In 1878, he purchased a block at the corner of Adeline and 42nd Street, where the family home remained until about 1883 when his widowed mother erected a beautiful home at 999 43rd Street (not extant). Unmarried, he was referred to as "one of the most popular clubmen of Oakland" and a "bon vivant." He died March 12, 1901, after a fall. He was vice president of Remillard Brick Company at the time of his death.
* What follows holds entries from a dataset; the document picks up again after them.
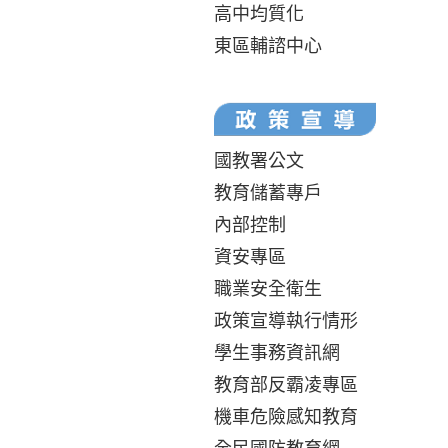
高中均質化
東區輔諮中心
國教署公文
教育儲蓄專戶
內部控制
資安專區
職業安全衛生
政策宣導執行情形
學生事務資訊網
教育部反霸凌專區
機車危險感知教育
全民國防教育網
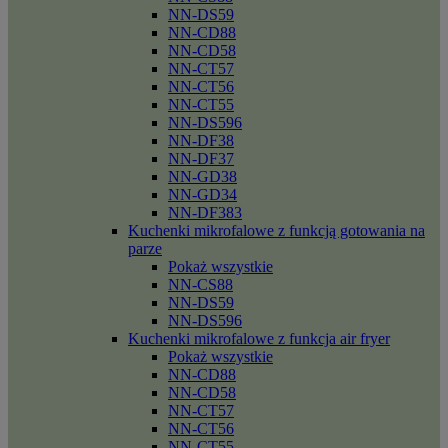
NN-DS59
NN-CD88
NN-CD58
NN-CT57
NN-CT56
NN-CT55
NN-DS596
NN-DF38
NN-DF37
NN-GD38
NN-GD34
NN-DF383
Kuchenki mikrofalowe z funkcją gotowania na
parze
Pokaż wszystkie
NN-CS88
NN-DS59
NN-DS596
Kuchenki mikrofalowe z funkcja air fryer
Pokaż wszystkie
NN-CD88
NN-CD58
NN-CT57
NN-CT56
NN-CT55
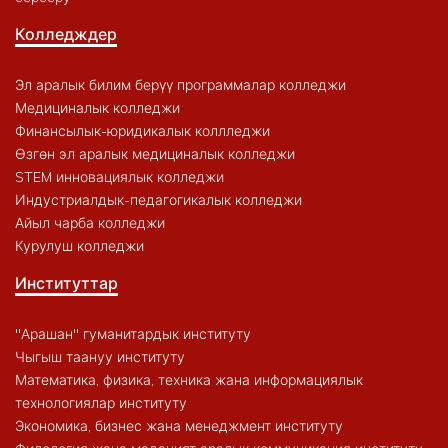
Колледждер
Эл аралык билим берүү программалар колледжи
Медициналык колледжи
Финансылык-юридикалык коллледжи
Өзгөн эл аралык медициналык колледжи
STEM инновациялык колледжи
Индустриалдык-педагогикалык колледжи
Айыл чарба колледжи
Курулуш колледжи
Институттар
"Арашан" гуманитардык институту
Чыгыш таануу институту
Математика, физика, техника жана информациялык
технологиялар институту
Экономика, бизнес жана менеджмент институту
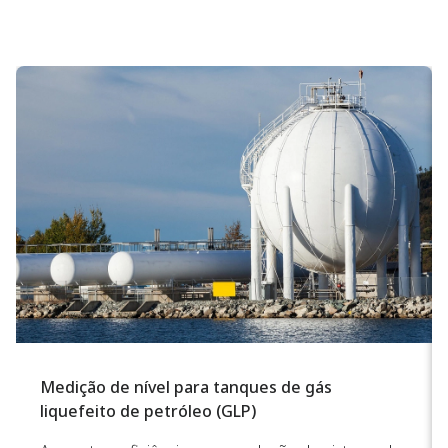
Medição de nível para tanques de gás
liquefeito de petróleo (GLP)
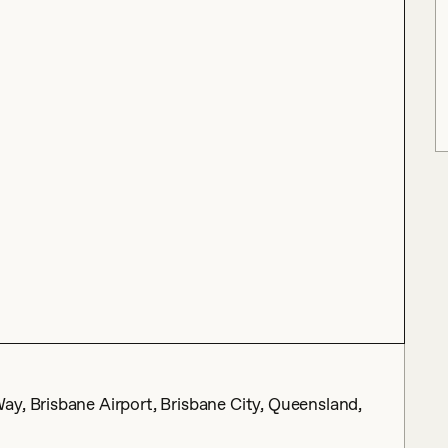
y, Brisbane Airport, Brisbane City, Queensland,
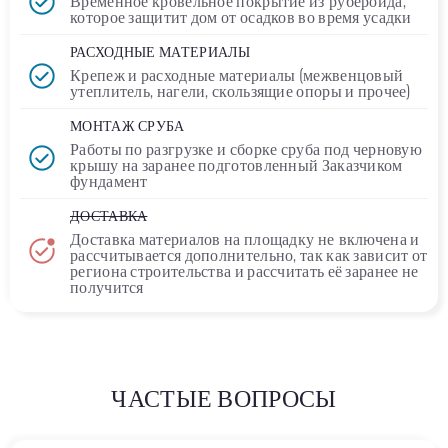
Временное кровельное покрытие
из рубероида
,
которое защитит дом от осадков во время усадки
РАСХОДНЫЕ МАТЕРИАЛЫ
Крепеж и расходные материалы (межвенцовый
утеплитель, нагели, скользящие опоры и прочее)
МОНТАЖ СРУБА
Работы по разгрузке и сборке сруба под черновую
крышу на заранее подготовленный Заказчиком
фундамент
ДОСТАВКА
Доставка материалов на площадку
не включена
и
рассчитывается дополнительно, так как зависит от
региона строительства и рассчитать её заранее не
получится
ЧАСТЫЕ ВОПРОСЫ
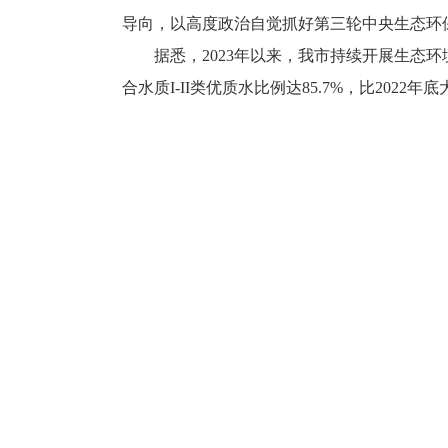
导向，以高度政治自觉抓好第三轮中央生态环
据悉，2023年以来，我市持续开展生态环境
合水质I-II类优质水比例达85.7%，比2022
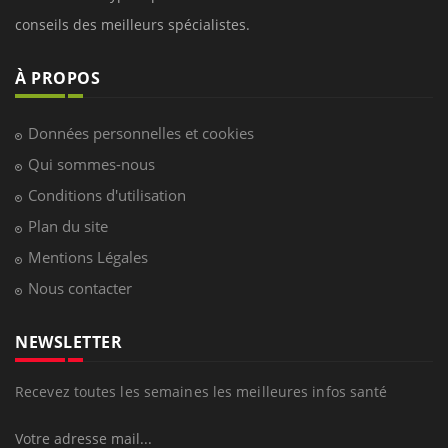
conseils des meilleurs spécialistes.
À PROPOS
Données personnelles et cookies
Qui sommes-nous
Conditions d'utilisation
Plan du site
Mentions Légales
Nous contacter
NEWSLETTER
Recevez toutes les semaines les meilleures infos santé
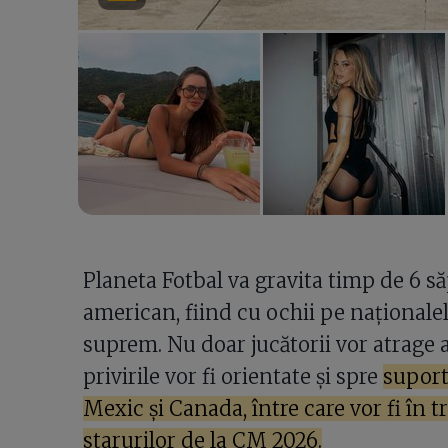
Planeta Fotbal va gravita timp de 6 s
american, fiind cu ochii pe naționalel
suprem. Nu doar jucătorii vor atrage a
privirile vor fi orientate și spre
suport
Mexic și Canada, între care vor fi în tr
starurilor de la CM 2026.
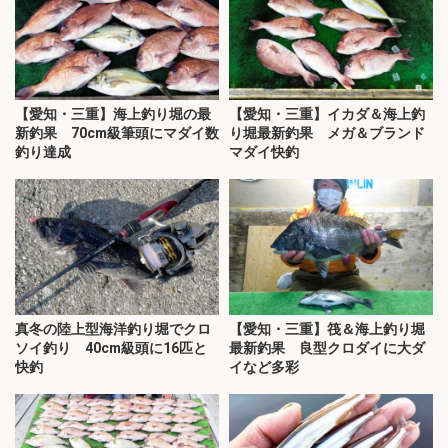
【愛知・三重】海上釣り堀の最
【愛知・三重】イカダ＆海上釣
新釣果 70cm級筆頭にマダイ数
り堀最新釣果 メガ＆ブランド
釣り達成
マダイ快釣
真冬の陸上型海洋釣り堀でクロ
【愛知・三重】筏＆海上釣り堀
ソイ釣り 40cm級頭に16匹と
最新釣果 良型クロダイに大ダ
快釣
イなど多彩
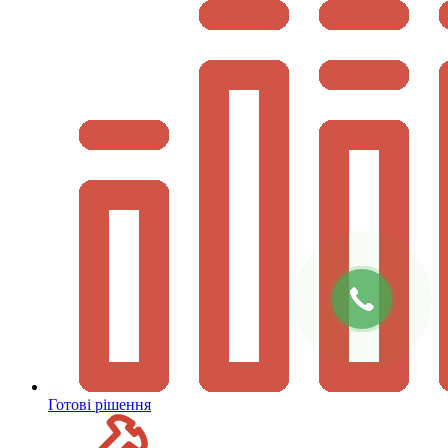
Готові рішення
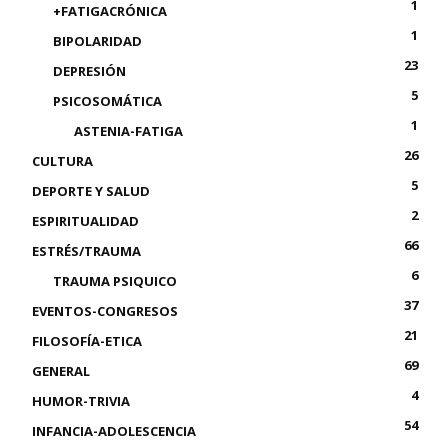
1
+FATIGACRÓNICA
1
BIPOLARIDAD
23
DEPRESIÓN
5
PSICOSOMÁTICA
1
ASTENIA-FATIGA
26
CULTURA
5
DEPORTE Y SALUD
2
ESPIRITUALIDAD
66
ESTRÉS/TRAUMA
6
TRAUMA PSIQUICO
37
EVENTOS-CONGRESOS
21
FILOSOFÍA-ETICA
69
GENERAL
4
HUMOR-TRIVIA
54
INFANCIA-ADOLESCENCIA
== Edouard "Edward" Remillard ==
Edouard "Edward" Remillard was born February 1, 1840, at St-Valentin, Quebec. In 1859 he left Quebec and went to California to join his two older brothers. He first went to the mines for a brief period and soon went to Oakland and San Francisco where the three brothers became partners in the Remillard Brothers Brick Company.

He returned to Canada in about 1866 and there he married his second cousin Virginie Remillard on January 14, 1867, at Napierville. She was the daughter of Narcisse and Rosalie Monjon and was baptized December 15, 1847, at Napierville. He and Virginia first lived in East Oakland, where they erected a comfortable dwelling before moving to Clay Street, where they lived until 1887 when they moved to 1355 Webster Street. He died March 10, 1903, in Oakland at the age of 63 years while sitting in a chair talking to his brother, P.N. Remillard.

== Countess Lillian Remillard Dandini ==
Countess Lillian Remillard Dandini was the daughter of Pierre-Nicolas and Cordule (Laurin) Remillard. She was born April 28, 1880, in Oakland and died July 17, 1973, in Hillsborough, California. She inherited the company from her father after the accidental death of her brother Philip from a fall from a San Francisco restaurant fire escape in March 1901.

She was noted for her ownership and preservation of the architectural gem, Chateau Carolands in Hillsborough, California, at one time the second largest house in the United States, which she bought in 1953 and lived in until her death. She willed the Chateau to the city of Hillsborough for a museum of music and art, but left no money to acquire the music or the art and in the end, the city of Hillsborough sold the house. She married Count Alessandro Dandini about 1932; they divorced about 1939.

==See also==
- California Historical Landmarks in Marin County

== Burial ==
Many members of the Remillard family were buried in the Remillard Mausoleum in Mountain View Cemetery (Oakland, California), where many Bay Area millionaires are buried. Edward and his wife were buried in the adjacent Saint Mary's Cemetery.